More than 75,000 digital subscribers have canceled their reconciliations in The Washington Post after a notice from its owner, Jeff Bezos, that the letter opinion section would be rebuilt to approximate the libertarian ideals seeking “personal freedoms” and “free markets”, according to a report.
The decision, which Bezos announced on Wednesday, caused immediate unrest within the organization, including the resignation of the opinion editor David Shipley, who had unsuccessfully tried to remove Bezos from the change.
A previous mass exodus of subscribers began in late October when Bezos reportedly blocked a planned approval of democratic President Kamala Harris.
Between this decision and the election day, over 300,000 subscribers terminated links to the post, reaching more than 12% of his digital subscribers.
Despite an aggressive impetus to attract new subscribers – adding 400,000 with deducted tariffs – the newspaper has still suffered a “net loss of several hundred thousand”, paying subscribers, reported NPR.
Many inside the news room believe that without Bezo’s interventions, the basis of the paper subscribers would have remained significantly higher, according to national public radio, which first reported the last round of cancellations.
Shipley did not respond to requests for comment. A Washington Post spokesman refused to comment.
Bezo’s movement to fix the opinion section was the subject of a column by the Washington Post Media critic Erik Wemple, but the part was killed by editors, according to a report.
Fallout stretched beyond the news room, as the long figures associated with the post expressed their disapproval.

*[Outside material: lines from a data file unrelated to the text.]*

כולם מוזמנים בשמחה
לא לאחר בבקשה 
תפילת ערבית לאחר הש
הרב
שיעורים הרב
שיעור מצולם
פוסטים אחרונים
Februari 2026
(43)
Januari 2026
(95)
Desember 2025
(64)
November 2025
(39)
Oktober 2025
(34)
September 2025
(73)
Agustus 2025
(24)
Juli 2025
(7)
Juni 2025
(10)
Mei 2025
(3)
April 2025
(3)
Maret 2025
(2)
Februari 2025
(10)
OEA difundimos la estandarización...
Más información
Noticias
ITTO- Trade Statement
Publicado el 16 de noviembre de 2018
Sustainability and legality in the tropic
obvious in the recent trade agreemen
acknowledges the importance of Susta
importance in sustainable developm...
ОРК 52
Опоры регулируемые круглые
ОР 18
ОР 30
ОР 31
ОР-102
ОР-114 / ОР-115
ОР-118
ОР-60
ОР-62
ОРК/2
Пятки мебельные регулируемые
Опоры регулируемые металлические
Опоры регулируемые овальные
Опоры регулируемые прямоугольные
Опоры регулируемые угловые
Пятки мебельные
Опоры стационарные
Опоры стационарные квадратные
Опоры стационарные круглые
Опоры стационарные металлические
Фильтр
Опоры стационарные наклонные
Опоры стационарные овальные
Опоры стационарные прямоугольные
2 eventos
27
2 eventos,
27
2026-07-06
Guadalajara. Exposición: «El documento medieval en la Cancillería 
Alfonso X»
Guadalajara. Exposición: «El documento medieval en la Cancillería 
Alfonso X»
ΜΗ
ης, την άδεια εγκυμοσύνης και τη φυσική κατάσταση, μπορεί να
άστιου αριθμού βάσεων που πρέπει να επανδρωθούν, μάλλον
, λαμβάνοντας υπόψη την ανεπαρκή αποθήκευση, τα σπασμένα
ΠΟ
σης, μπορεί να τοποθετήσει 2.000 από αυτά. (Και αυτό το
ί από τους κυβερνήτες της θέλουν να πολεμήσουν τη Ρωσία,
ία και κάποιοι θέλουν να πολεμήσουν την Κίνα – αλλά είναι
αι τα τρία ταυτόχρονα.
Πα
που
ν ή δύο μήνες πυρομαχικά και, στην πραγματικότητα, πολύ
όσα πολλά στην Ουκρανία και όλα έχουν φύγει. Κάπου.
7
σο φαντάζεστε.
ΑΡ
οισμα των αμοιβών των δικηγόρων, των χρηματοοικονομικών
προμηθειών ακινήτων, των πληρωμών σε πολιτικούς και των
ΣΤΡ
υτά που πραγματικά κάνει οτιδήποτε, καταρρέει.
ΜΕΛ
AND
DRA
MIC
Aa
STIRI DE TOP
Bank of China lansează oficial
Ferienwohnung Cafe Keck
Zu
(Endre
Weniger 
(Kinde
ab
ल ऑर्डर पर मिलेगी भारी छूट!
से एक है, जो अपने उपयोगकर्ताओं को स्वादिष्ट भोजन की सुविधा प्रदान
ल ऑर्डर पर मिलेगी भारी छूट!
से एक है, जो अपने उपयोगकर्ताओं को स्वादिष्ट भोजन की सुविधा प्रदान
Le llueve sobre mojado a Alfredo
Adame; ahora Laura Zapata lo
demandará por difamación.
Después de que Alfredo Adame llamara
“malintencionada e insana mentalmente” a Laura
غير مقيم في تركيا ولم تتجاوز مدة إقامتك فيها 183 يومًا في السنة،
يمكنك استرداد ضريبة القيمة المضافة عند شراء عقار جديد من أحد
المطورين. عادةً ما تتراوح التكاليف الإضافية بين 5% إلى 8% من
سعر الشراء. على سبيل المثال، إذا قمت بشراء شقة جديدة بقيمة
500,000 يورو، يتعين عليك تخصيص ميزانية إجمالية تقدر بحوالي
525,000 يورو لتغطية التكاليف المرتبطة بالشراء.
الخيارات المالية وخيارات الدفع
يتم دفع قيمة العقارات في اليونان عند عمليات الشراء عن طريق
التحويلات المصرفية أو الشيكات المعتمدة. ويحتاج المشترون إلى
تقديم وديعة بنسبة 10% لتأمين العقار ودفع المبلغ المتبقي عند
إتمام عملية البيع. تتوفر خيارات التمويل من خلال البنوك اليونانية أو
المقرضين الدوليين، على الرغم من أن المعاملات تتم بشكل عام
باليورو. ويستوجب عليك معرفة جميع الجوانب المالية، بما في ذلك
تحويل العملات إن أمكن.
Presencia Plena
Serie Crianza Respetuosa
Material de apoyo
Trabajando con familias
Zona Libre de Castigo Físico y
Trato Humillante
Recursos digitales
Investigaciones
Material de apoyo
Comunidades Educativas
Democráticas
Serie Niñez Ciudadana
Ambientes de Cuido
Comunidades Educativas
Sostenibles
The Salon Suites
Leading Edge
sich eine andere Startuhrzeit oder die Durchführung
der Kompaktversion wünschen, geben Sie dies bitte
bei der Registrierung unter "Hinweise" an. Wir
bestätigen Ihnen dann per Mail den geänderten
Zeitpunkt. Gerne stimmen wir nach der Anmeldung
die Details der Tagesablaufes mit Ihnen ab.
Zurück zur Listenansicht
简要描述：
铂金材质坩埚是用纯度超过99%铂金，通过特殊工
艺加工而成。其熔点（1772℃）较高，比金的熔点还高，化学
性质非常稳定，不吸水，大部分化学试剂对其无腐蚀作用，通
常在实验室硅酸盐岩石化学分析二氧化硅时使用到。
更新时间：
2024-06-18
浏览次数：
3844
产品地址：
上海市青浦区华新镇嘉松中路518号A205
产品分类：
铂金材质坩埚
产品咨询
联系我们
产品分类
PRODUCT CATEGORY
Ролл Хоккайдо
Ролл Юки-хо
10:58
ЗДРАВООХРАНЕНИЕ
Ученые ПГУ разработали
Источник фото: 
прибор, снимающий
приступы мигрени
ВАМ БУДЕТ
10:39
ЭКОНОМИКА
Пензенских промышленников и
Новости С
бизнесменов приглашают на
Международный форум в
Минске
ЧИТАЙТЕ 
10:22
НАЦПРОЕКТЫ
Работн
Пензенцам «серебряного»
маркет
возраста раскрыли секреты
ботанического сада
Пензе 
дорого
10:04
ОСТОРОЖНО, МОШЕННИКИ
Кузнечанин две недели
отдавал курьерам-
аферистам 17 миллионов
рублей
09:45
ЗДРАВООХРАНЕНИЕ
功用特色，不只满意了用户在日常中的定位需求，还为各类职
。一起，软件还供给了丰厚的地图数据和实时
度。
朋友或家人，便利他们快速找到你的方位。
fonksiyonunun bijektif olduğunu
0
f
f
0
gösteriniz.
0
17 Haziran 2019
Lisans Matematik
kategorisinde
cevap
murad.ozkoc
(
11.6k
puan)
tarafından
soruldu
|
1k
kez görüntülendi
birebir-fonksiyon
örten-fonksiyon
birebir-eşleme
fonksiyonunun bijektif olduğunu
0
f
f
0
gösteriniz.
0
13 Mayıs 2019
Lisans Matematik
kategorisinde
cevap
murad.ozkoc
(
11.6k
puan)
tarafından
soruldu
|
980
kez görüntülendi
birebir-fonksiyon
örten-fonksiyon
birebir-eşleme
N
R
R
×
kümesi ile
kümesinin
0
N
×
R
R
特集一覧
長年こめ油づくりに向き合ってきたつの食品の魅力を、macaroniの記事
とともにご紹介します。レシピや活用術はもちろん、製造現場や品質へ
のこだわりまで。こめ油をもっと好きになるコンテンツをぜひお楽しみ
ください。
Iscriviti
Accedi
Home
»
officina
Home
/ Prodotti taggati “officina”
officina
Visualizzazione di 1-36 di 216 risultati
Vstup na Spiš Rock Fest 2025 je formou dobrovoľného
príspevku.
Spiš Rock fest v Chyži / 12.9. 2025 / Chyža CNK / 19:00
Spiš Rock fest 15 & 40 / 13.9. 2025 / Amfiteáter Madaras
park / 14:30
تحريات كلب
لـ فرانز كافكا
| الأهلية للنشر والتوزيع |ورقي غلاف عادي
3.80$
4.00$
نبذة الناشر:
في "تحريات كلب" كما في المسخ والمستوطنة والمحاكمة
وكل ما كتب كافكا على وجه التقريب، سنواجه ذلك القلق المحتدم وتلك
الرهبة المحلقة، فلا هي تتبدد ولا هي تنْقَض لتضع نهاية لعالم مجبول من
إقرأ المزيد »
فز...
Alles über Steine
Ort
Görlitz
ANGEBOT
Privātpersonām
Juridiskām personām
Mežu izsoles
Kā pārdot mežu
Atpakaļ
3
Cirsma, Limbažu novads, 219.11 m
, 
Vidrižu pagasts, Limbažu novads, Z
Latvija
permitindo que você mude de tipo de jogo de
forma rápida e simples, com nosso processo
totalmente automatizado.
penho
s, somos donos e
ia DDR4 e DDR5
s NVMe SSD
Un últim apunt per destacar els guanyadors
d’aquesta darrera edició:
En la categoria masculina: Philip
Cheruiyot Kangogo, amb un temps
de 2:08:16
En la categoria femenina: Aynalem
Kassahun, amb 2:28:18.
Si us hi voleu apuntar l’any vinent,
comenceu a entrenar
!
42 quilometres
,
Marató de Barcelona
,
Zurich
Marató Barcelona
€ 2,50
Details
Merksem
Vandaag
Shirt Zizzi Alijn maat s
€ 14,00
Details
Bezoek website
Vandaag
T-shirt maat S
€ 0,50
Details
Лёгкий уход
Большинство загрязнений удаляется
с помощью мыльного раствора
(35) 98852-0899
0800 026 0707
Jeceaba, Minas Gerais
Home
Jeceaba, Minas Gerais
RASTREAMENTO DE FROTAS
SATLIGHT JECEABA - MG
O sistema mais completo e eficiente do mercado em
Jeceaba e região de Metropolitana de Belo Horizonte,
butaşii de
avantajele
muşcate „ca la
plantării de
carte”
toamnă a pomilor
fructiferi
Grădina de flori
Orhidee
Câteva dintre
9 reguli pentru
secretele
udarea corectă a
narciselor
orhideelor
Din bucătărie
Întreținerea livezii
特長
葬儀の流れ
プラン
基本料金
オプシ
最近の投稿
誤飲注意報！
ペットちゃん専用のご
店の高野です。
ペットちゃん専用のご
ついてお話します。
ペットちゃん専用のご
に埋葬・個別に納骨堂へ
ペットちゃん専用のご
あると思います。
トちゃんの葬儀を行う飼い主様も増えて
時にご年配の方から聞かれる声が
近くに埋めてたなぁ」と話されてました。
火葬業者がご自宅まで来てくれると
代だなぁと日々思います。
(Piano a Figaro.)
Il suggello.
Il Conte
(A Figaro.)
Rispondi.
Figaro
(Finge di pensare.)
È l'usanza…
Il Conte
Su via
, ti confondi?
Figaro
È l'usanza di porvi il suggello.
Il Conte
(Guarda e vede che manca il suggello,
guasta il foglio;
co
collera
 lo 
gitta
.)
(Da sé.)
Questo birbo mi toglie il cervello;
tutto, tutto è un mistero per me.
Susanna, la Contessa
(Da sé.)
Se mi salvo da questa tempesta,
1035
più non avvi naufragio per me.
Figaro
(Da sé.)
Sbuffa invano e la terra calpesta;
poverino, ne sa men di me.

Associate editor David Maraniss and former executive editor Marty Baron expressed concern, with Baron describing the action as “Craven”.
In an interview with Zeteo News, Baron, who had previously praised Bezos in his 2023 memory, suggested that the billionaire was “essentially scared” of President Trump.
The number of reconciliation cancellations, first reported by the NPR, was provided by a source that demanded anonymity due to concerns about professional consequences.
The Washington Post company, citing its status as a private business, refused to comment on figures or criticisms.
Bezos told employees in a memorandum that he supported a shift to support of “personal freedoms and free markets”.
“We will cover other topics, of course,” Bezos wrote in a message to the staff, which he publicly shared on X, the social media platform owned by Elon Musk.
“But the views that oppose those pillars will be left to be published by others.”
He argued that in the digital era, newspapers no longer need to offer a “broad -based thought section that [seeks] to cover all views. “
Inside the news room, the concerns have escalated over possible editorial intervention.
Executive editor Matt Murray tried to secure the staff, stating that he had not received any indication that Bezos intended to change the news coverage. He repeated this position in a memorandum for employees, encouraging them to continue to report “without fear or favor”, according to NPR.
Bezos defended his editorial decisions, in particular the refusal of Harris’s approval, claiming he was seeking to strengthen the newspaper’s credibility between the general public.
“Most people believe the media is biased,” he wrote in an OP-ED.
“Whoever does not see this is paying little attention to reality, and those who fight reality are lost.”
However, he also admitted that his business interests create complexes, as Amazon and Blue Origin have broad contracts with the federal government.
Given the Trump administration’s focus on reshaping government and private industry, concerns about conflicts of interest have emerged.
“You can see my wealth and business interests as an attack against intimidation, or you can see them as a network of interests in opposition. Only my principles can give balance from one to another,” Bezos wrote in October.
Since then, he has donated $ 1 million to Trump’s inauguration fund and has participated in the president’s oath along with other technology executives. Trump later discovered that he had dinner with Bezos on Wednesday night.
The developing relationship between Bezos and Trump has unstable mail workers, with some choosing to express their opposition publicly.
In January, Shipley rejected a political cartoon from Pulitzer pricing Ann Telnaes, who described Bezos and other technology moguls that capture for Trump.
Telnaes then resigned. The controversy about Telnaes’s departure aroused another wave of reconciliation cancellations, reportedly exceeding normal levels.